_TASK_: After locating the line that holds "เศรษฐกิจจริงเข้าสู่ระบบนิติบัญญัติ", output it and all following lines word for word, stopping only at the end of the data.

[Extracted page text data]
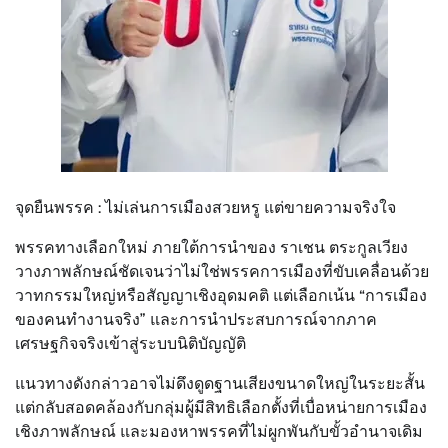
จุดยืนพรรค : ไม่เล่นการเมืองสวยหรู แต่ขายความจริงใจ
พรรคทางเลือกใหม่ ภายใต้การนำของ ราเชน ตระกูลเวียง
วางภาพลักษณ์ชัดเจนว่าไม่ใช่พรรคการเมืองที่ขับเคลื่อนด้วย
วาทกรรมใหญ่หรือสัญญาเชิงอุดมคติ แต่เลือกเน้น “การเมือง
ของคนทำงานจริง” และการนำประสบการณ์จากภาค
เศรษฐกิจจริงเข้าสู่ระบบนิติบัญญัติ
แนวทางดังกล่าวอาจไม่ดึงดูดฐานเสียงขนาดใหญ่ในระยะสั้น
แต่กลับสอดคล้องกับกลุ่มผู้มีสิทธิเลือกตั้งที่เบื่อหน่ายการเมือง
เชิงภาพลักษณ์ และมองหาพรรคที่ไม่ผูกพันกับขั้วอำนาจเดิม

_TASK SOLUTION_:
เศรษฐกิจจริงเข้าสู่ระบบนิติบัญญัติ
แนวทางดังกล่าวอาจไม่ดึงดูดฐานเสียงขนาดใหญ่ในระยะสั้น
แต่กลับสอดคล้องกับกลุ่มผู้มีสิทธิเลือกตั้งที่เบื่อหน่ายการเมือง
เชิงภาพลักษณ์ และมองหาพรรคที่ไม่ผูกพันกับขั้วอำนาจเดิม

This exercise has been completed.